Bertanya, Aktivis Buruh Perempuan Ditampar
Febriana Sinta, www.konde.co
www.konde.co - Polisi menampar seorang aktivis buruh perempuan yang sedang bertanya alasan pembubaran paksa aksi damai di Tugu Adipura, Tangerang.
Dalam tayangan video yang diunggah Youtube, salah seorang buruh perempuan peserta aksi bertanya kepada polisi dan Satuan Pamong Praja tentang alasan pencopotan spanduk peserta unjuk rasa. Alih-alih mendapatkan jawaban, buruh perempuan tersebut justru ditampar oleh Kasat Intel Polres Metro Tangerang Kota, AKBP Danu Wiyata Subroto.
Penamparan terhadap buruh perempuan, Emelia Yanti segera mengundang reaksi keras dari sejumlah pihak. Kelompok Kerja (Pokja) Buruh Perempuan menyatakan penamparan merupakan kekerasan terhadap perempuan justru dilakukan oleh pihak yang seharusnya menjaga keamanan masyarakat. Untuk itu Pokja Perempuan mengecam segala bentuk kekerasan terhadap perempuan yang dilakukan oleh Kasat Intel Polres Tangerang AKBP Danu Wiyata Subroto.
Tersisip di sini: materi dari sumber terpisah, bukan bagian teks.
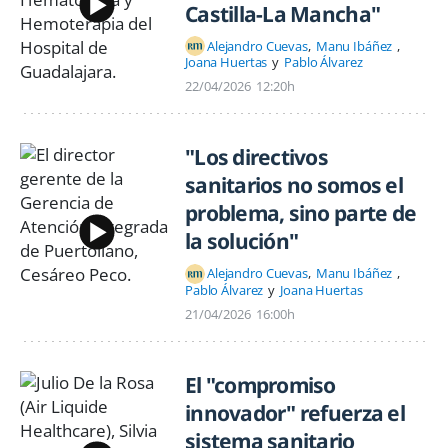
Castilla-La Mancha"
Alejandro Cuevas
Manu Ibáñez
Joana Huertas
Pablo Álvarez
22/04/2026
12:20h
"Los directivos
sanitarios no somos el
problema, sino parte de
la solución"
Alejandro Cuevas
Manu Ibáñez
Pablo Álvarez
Joana Huertas
21/04/2026
16:00h
El "compromiso
innovador" refuerza el
sistema sanitario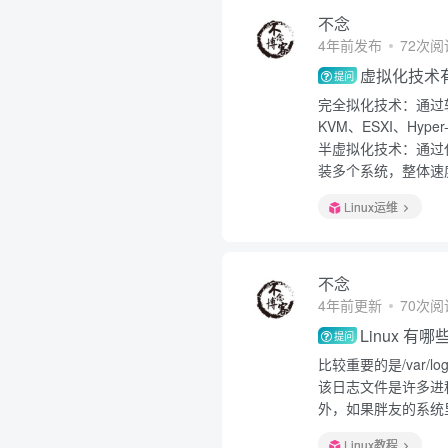
不念
4年前发布
72次阅
虚拟化技术
提问
完全拟化技术：通过
KVM、ESXI、Hyper
半虚拟化技术：通过
装多个系统，整体速度
Linux运维
不念
4年前更新
70次阅
Linux 
提问
比较重要的是/var/lo
该日志文件是许多进
外，如果胖友的系统里
Linux教程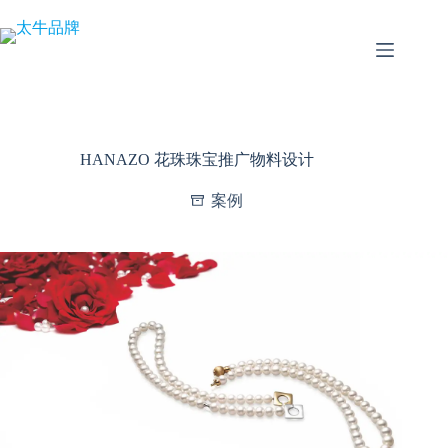
跳
至
内
容
HANAZO 花珠珠宝推广物料设计
案例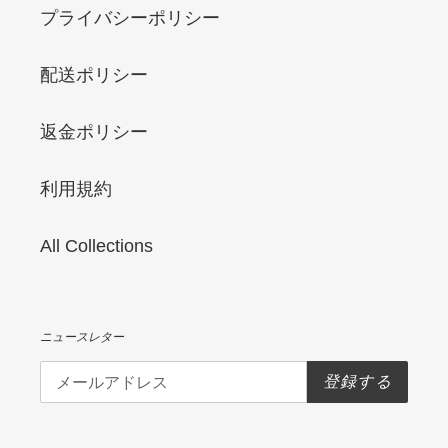
プライバシーポリシー
配送ポリシー
返金ポリシー
利用規約
All Collections
ニュースレター
登録する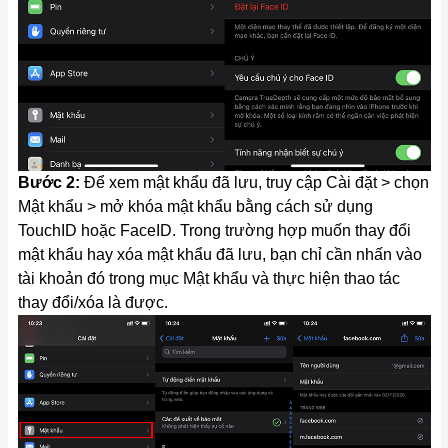
Bước 2:
Để xem mật khẩu đã lưu, truy cập Cài đặt > chọn
Mật khẩu > mở khóa mật khẩu bằng cách sử dụng
TouchID hoặc FaceID. Trong trường hợp muốn thay đổi
mật khẩu hay xóa mật khẩu đã lưu, bạn chỉ cần nhấn vào
tài khoản đó trong mục Mật khẩu và thực hiện thao tác
thay đổi/xóa là được.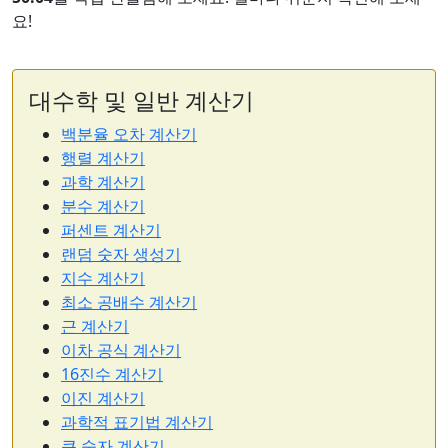
요!
대수학 및 일반 계산기
백분율 오차 계산기
행렬 계산기
과학 계산기
분수 계산기
퍼센트 계산기
랜덤 숫자 생성기
지수 계산기
최소 공배수 계산기
근 계산기
이차 공식 계산기
16진수 계산기
이진 계산기
과학적 표기법 계산기
큰 숫자 계산기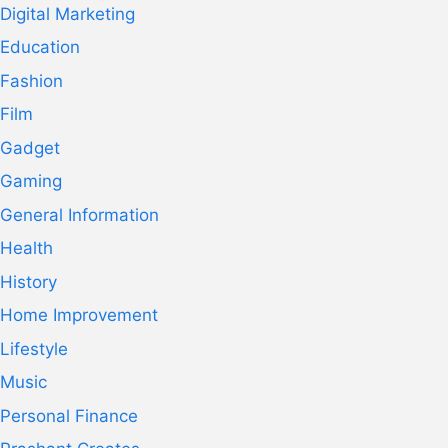
Digital Marketing
Education
Fashion
Film
Gadget
Gaming
General Information
Health
History
Home Improvement
Lifestyle
Music
Personal Finance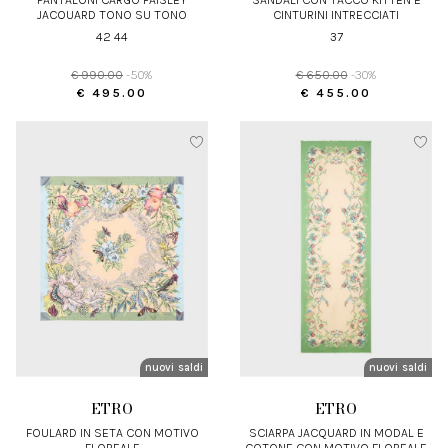
JACQUARD TONO SU TONO
CINTURINI INTRECCIATI
42 44
37
€ 990.00
-50%
€ 650.00
-30%
€ 495.00
€ 455.00
nuovi arrivi
saldi
nuovi arrivi
saldi
ETRO
ETRO
FOULARD IN SETA CON MOTIVO
SCIARPA JACQUARD IN MODAL E
FLOREALE
COTONE CON MOTIVO FLOREALE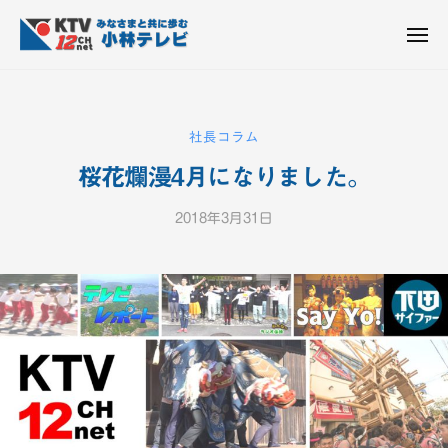
K
ュ
コ
T
ー
ン
メ
V
ニ
K
テ
皆
-
ュ
ー
ン
T
さ
1
ん
2
ツ
V
社長コラム
c
と
へ
-
h
共
桜花爛漫4月になりました。
ス
1
小
に
キ
2
林
歩
2018年3月31日
b
ッ
c
テ
む
y
プ
h
レ
K
ビ
小
T
設
V
林
備
-
テ
1
レ
2
ビ
c
設
h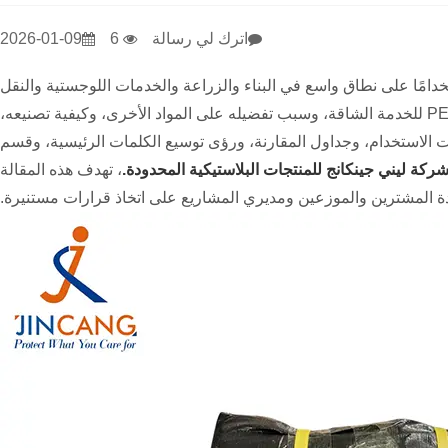
اترك لي رسالة
6
2026-01-09
تخدامًا على نطاق واسع في البناء والزراعة والخدمات اللوجستية والنقل
والتطبيقات الخارجية. يستكشف هذا الدليل الشامل ماهية القماش المشمع PE للخدمة الشاقة، وسبب تفضيله على المواد الأخرى، وكيفية تصنيعه،
وهات الاستخدام، وجداول المقارنة، ورؤى توسيع الكلمات الرئيسية، وقسم
ركة ليني جينكانج للمنتجات البلاستيكية المحدودة.
، تهدف هذه المقالة
 المشترين والموزعين ومديري المشاريع على اتخاذ قرارات مستنيرة.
Pokja Perempuan juga mendesak agar Kapolri segera mengusut aksi kekerasan dan memecat AKBP Danu Wiyata Subroto.
Desakan yang sama disampaikan oleh Gabungan Serikat Buruh Indonesia (GSBI). Dalam releasenya, mereka mengecam tindakan kekerasan aparat kepolisian Tangerang yang membubarkan dan melakukan tindakan kekerasan terhadap peserta aksi damai buruh.
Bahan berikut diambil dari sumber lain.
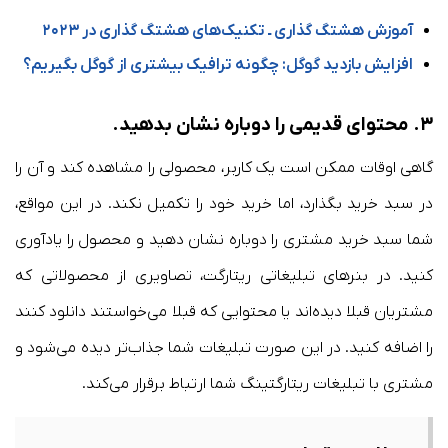
آموزش هشتگ گذاری ـ تکنیک‌های هشتگ گذاری در ۲۰۲۳
افزایش بازدید گوگل: چگونه ترافیک بیشتری از گوگل بگیریم؟
۳.
محتوای قدیمی را دوباره نشان بدهید
.
گاهی اوقات ممکن است یک کاربر، محصولی را مشاهده کند و آن را
در سبد خرید بگذارد، اما خرید خود را تکمیل نکند. در این مواقع،
شما سبد خرید مشتری را دوباره نشان دهید و محصول را یادآوری
کنید. در بنرهای تبلیغاتی ریتارگت، تصاویری از محصولاتی که
مشتریان قبلا دیده‌اند یا محتوایی که قبلا می‌خواستند دانلود کنند
را اضافه کنید. در این صورت تبلیغات شما جذاب‌تر دیده می‌شود و
مشتری با تبلیغات ریتارگتینگ شما ارتباط برقرار می‌کند.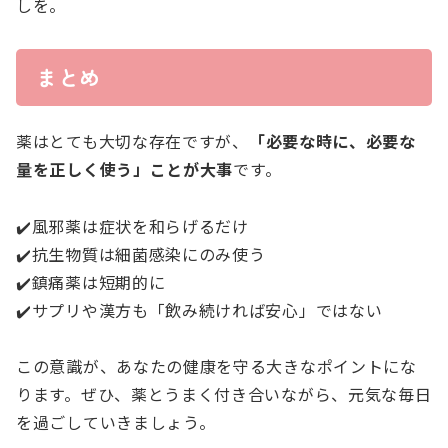
しを。
まとめ
薬はとても大切な存在ですが、
「必要な時に、必要な
量を正しく使う」ことが大事
です。
✔️風邪薬は症状を和らげるだけ
✔️抗生物質は細菌感染にのみ使う
✔️鎮痛薬は短期的に
✔️サプリや漢方も「飲み続ければ安心」ではない
この意識が、あなたの健康を守る大きなポイントにな
ります。ぜひ、薬とうまく付き合いながら、元気な毎日
を過ごしていきましょう。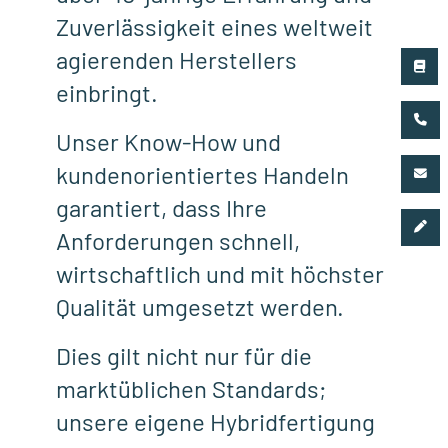
Zuverlässigkeit eines weltweit
agierenden Herstellers
einbringt.
Unser Know-How und
kundenorientiertes Handeln
garantiert, dass Ihre
Anforderungen schnell,
wirtschaftlich und mit höchster
Qualität umgesetzt werden.
Dies gilt nicht nur für die
marktüblichen Standards;
unsere eigene Hybridfertigung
Sebelum terjadi aksi penamparan yang dilakukan polisi, sejumlah buruh yang tergabung dalam Gabungan Serikat Buruh Indonesia (GSBI) Tangerang Raya pada hari Minggu (9/4) tengah mempersiapkan aksi. Saat melakukan persiapan, petugas Satuan Polisi Pamong Praja Kota Tangerang datang dan meminta aksi dibubarkan. Petugas juga mengambil spanduk dan pamflet demo.
Pembubaran dilakukan polisi dengan alasan larangan melakukan aksi turun ke jalan di hari Minggu dan libur. Peraturan ini menjadi legitimasi aparat kepolisian Tangerang membubarkan aksi damai buruh di Bundaran Adipura Kota Tangerang.
Padahal aksi damai yang dilakukan oleh buruh telah berjalan sekitar lima tahun, aksi ini mengkampanyekan kasus-kasus perburuhan di Tangerang yang hingga saat ini belum dapat diselesaikan Pemerintahan Kota Tangerang.
Salah satu kasus yang belum selesai adalah pemutusan hubungan kerja (PHK) sebanyak 1.300 buruh PT Panarub Dwi Karya yang sudah berjalan lima tahun dan hingga saat ini hak-hak buruh belum dibayarkan.
Bukannya menyelesaikan kasus-kasus perburuhan, Walikota Tangerang justru membuat Peraturan Walikota Nomor 2 tahun 2017 tentang Aturan Penyelenggaraan Penyampaian Pendapat di Muka Umum di Tangerang.
Untuk itu Gabungan Serikat Buruh Indonesia (GSBI) Tangerang Raya mendesak Peraturan Walikota Tangerang Nomor 2 tahun 2017 yang merampas kebebasan menyampaikan pendapat segera dicabut, dan meminta pertanggung jawaban terhadap aksi kekerasan yang terjadi.